Schwäbische Zeitung (Leutkirch / Isny / Bad Wurzach)
„Stressfreies Schlachten“am Argensee
Familie Wassermann schlachtet wieder selbst – Hauptkunden: Landwirte aus der Region
KISSLEGG - Seit Herbst wird am Argensee wieder selbst geschlachtet. Ein gutes halbes Jahr lang haben Albert und Yvonne Wassermann die ehemalige Metzgerei Rothmund umgebaut und haben in viel Eigenregie in Zusammenarbeit mit dem Veterinäramt das Schlachthaus am Argensee aufgebaut. Spezialisiert hat sich die Lohnschlachtung nun auf die Schlachtung und Zerlegung von Rindern. Die Kunden, hauptsächlich Landwirte, stammen meist aus der näheren Umgebung von Kißlegg.

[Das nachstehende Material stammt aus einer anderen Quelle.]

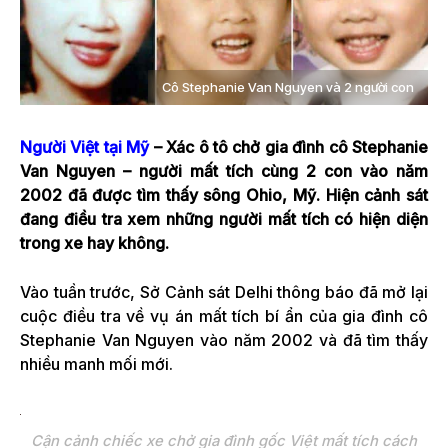
Cô Stephanie Van Nguyen và 2 người con
Người Việt tại Mỹ
– Xác ô tô chở gia đình cô Stephanie
Van Nguyen – người mất tích cùng 2 con vào năm
2002 đã được tìm thấy sông Ohio, Mỹ. Hiện cảnh sát
đang điều tra xem những người mất tích có hiện diện
trong xe hay không.
Vào tuần trước, Sở Cảnh sát Delhi thông báo đã mở lại
cuộc điều tra về vụ án mất tích bí ẩn của gia đình cô
Stephanie Van Nguyen vào năm 2002 và đã tìm thấy
nhiều manh mối mới.
Cận cảnh chiếc xe chở gia đình gốc Việt mất tích cách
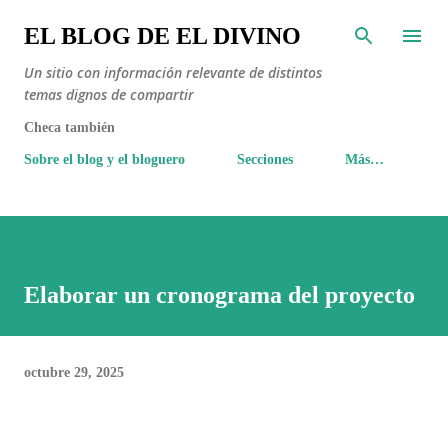
Ir al contenido principal
EL BLOG DE EL DIVINO
Un sitio con información relevante de distintos
temas dignos de compartir
Checa también
Sobre el blog y el bloguero
Secciones
Más…
Elaborar un cronograma del proyecto
octubre 29, 2025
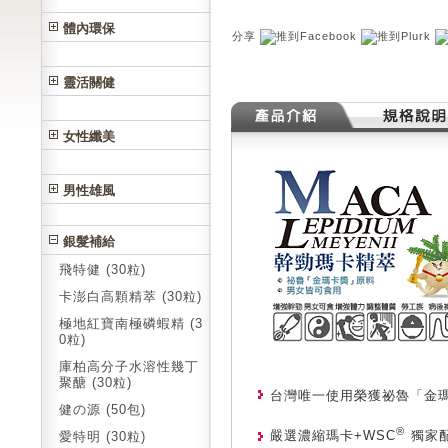
體內環保
分享
靈活關健
女性纖美
男性雄風
銀髮補給
飛特健 (30粒)
卡澎白高顆精萃 (30粒)
極地紅寶南極磷蝦精 (3
0粒)
庫柏高分子水溶性幾丁
聚醣 (30粒)
台灣唯一使用榮獲祕魯「金
健の源 (50包)
®
嚴選濃縮瑪卡+WSC
獨家配
愛特明 (30粒)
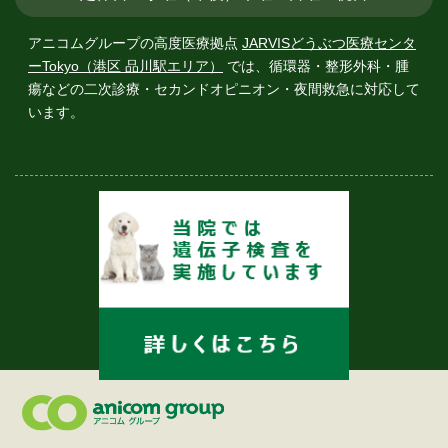
アニコムグループの高度医療拠点
JARVISどうぶつ医療センタ
ーTokyo（港区 品川駅エリア）
では、
循環器・整形外科・腫
瘍などの二次診療・セカンドオピニオン・夜間救急に対応して
います。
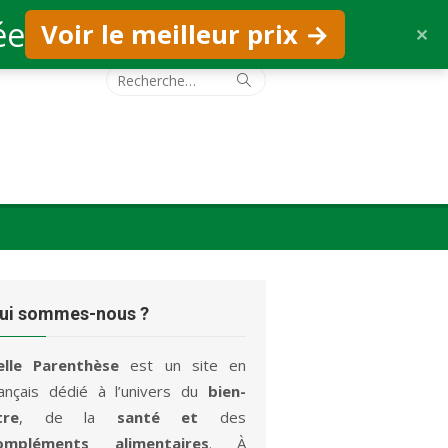
ée
Voir le meilleur prix →
✕
Recherche
Rechercher
pour :
ui sommes-nous ?
elle Parenthèse
est un site en
rançais dédié à l’univers du
bien-
tre
, de la
santé et
des
ompléments alimentaires
. À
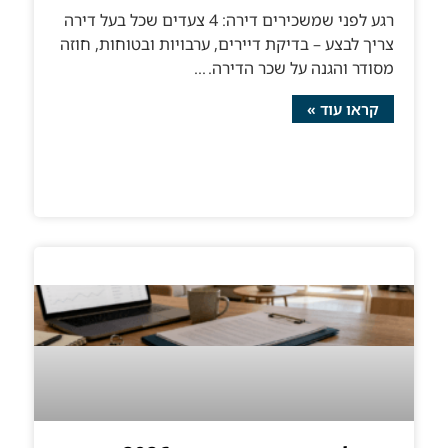
רגע לפני שמשכירים דירה: 4 צעדים שכל בעל דירה
צריך לבצע – בדיקת דיירים, ערבויות ובטוחות, חוזה
מסודר והגנה על שכר הדירה.
קראו עוד »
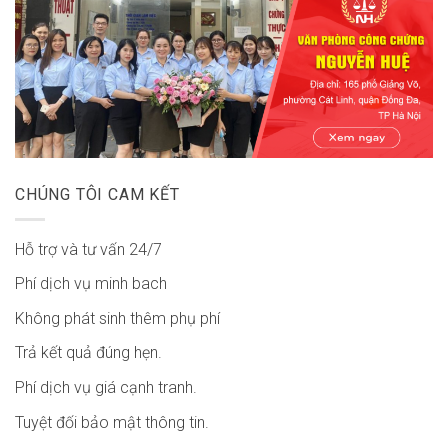
CHÚNG TÔI CAM KẾT
Hỗ trợ và tư vấn 24/7
Phí dịch vụ minh bach
Không phát sinh thêm phụ phí
Trả kết quả đúng hẹn.
Phí dịch vụ giá cạnh tranh.
Tuyệt đối bảo mật thông tin.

2007 übernahm Albert Wassermann den Betrieb seiner Eltern, bis 2010 wurde noch geschlachtet. Dann wurde es Zeit für die mittlerweile dritte Generation, die Schlachträume komplett zu renovieren und auf EUStandard anzupassen. Zerlegt und verwurstet wurde im Haus der Wassermanns weiterhin, aber erst einmal nicht mehr geschlachtet. Dafür mietete Albert Wassermann regelmäßige die Räume einer Metzgerei in der Nähe an und transportierte die Tierhälften dann an den Argensee zur weiteren Verarbeitung. Die Schlachträume waren dort im Elternhaus bereits vorhanden, mussten aber in Absprache mit dem Veterinäramt auf den neuesten Stand gebracht werden. Zum Beispiel seien neue Böden verlegt worden, auch die Schlachttechnik sei neu, erläutert Yvonne Wassermann. Zudem wurden ein zusätzlicher Kühlraum eingebaut und die anderen renoviert. Viel Arbeit, Absprachen und Genehmigungen einholen seien für den Schritt hin zur eigenen Schlachtung nötig gewesen, erklärt Yvonne Wassermann weiter. Metzgermeister Albert Wassermann kann nun also wieder im eigenen Haus schlachten, zerlegen, verpacken, wursten. Ein Team aus Metzgern hilft ihm dabei. „Die Hauptkunden sind Landwirte aus der näheren Region, von Kißlegg bis Leutkirch, Wangen und Umgebung“, erklärt Yvonne Wassermann, die im Büro des Schlachthauses die Organisation des Betriebs übernommen hat. Auch einzelne Tiere können gebracht werden, die dann zum Selbstverbrauch für die jeweiligen Familien und Freunde verarbeitet werden. Familie Wassermann vermarktet das Fleisch und die Würste aber nicht selbst, es gibt keinen Ladenverkauf am Schlachthaus. Das Fleisch wird schon verkauft, bevor die Tiere geschlachtet werden. Dann werden Pakete für die Kunden auf Bestellung zusammengestellt. Den Verkauf übernehmen dann unter anderem die Landwirte, die ihre Rinder gebracht haben.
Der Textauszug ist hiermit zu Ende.